An exact copy of all the records is the expected answer.
======== PROVIDED INFORMATION
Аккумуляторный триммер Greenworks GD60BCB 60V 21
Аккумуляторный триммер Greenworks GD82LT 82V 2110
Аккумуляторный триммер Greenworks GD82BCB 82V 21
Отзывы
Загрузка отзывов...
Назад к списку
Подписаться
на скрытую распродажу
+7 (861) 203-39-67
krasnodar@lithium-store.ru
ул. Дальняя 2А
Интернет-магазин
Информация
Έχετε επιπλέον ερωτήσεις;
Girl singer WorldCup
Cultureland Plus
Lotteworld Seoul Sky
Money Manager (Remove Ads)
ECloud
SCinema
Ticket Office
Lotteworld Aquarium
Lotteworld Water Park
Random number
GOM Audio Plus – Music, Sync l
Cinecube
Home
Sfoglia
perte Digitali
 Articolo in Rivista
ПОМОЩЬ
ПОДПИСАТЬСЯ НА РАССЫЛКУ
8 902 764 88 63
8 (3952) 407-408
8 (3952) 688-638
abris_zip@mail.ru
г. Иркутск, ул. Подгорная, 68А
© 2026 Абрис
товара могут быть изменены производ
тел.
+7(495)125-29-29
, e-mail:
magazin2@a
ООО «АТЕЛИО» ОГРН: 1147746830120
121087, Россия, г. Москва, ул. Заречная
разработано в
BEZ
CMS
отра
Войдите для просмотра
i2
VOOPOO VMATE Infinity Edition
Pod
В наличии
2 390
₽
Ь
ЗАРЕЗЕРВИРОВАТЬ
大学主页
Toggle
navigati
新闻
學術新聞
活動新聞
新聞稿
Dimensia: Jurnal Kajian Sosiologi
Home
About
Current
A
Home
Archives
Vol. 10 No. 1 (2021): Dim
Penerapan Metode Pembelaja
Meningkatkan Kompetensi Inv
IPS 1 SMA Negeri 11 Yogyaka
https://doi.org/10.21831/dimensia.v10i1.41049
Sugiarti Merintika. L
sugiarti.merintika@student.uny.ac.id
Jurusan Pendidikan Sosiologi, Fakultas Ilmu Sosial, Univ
================
EXERCISE RESULT:
Аккумуляторный триммер Greenworks GD60BCB 60V 21
Аккумуляторный триммер Greenworks GD82LT 82V 2110
Аккумуляторный триммер Greenworks GD82BCB 82V 21
Отзывы
Загрузка отзывов...
Назад к списку
Подписаться
на скрытую распродажу
+7 (861) 203-39-67
krasnodar@lithium-store.ru
ул. Дальняя 2А
Интернет-магазин
Информация
Έχετε επιπλέον ερωτήσεις;
Girl singer WorldCup
Cultureland Plus
Lotteworld Seoul Sky
Money Manager (Remove Ads)
ECloud
SCinema
Ticket Office
Lotteworld Aquarium
Lotteworld Water Park
Random number
GOM Audio Plus – Music, Sync l
Cinecube
Home
Sfoglia
perte Digitali
 Articolo in Rivista
ПОМОЩЬ
ПОДПИСАТЬСЯ НА РАССЫЛКУ
8 902 764 88 63
8 (3952) 407-408
8 (3952) 688-638
abris_zip@mail.ru
г. Иркутск, ул. Подгорная, 68А
© 2026 Абрис
товара могут быть изменены производ
тел.
+7(495)125-29-29
, e-mail:
magazin2@a
ООО «АТЕЛИО» ОГРН: 1147746830120
121087, Россия, г. Москва, ул. Заречная
разработано в
BEZ
CMS
отра
Войдите для просмотра
i2
VOOPOO VMATE Infinity Edition
Pod
В наличии
2 390
₽
Ь
ЗАРЕЗЕРВИРОВАТЬ
大学主页
Toggle
navigati
新闻
學術新聞
活動新聞
新聞稿
Dimensia: Jurnal Kajian Sosiologi
Home
About
Current
A
Home
Archives
Vol. 10 No. 1 (2021): Dim
Penerapan Metode Pembelaja
Meningkatkan Kompetensi Inv
IPS 1 SMA Negeri 11 Yogyaka
https://doi.org/10.21831/dimensia.v10i1.41049
Sugiarti Merintika. L
sugiarti.merintika@student.uny.ac.id
Jurusan Pendidikan Sosiologi, Fakultas Ilmu Sosial, Univ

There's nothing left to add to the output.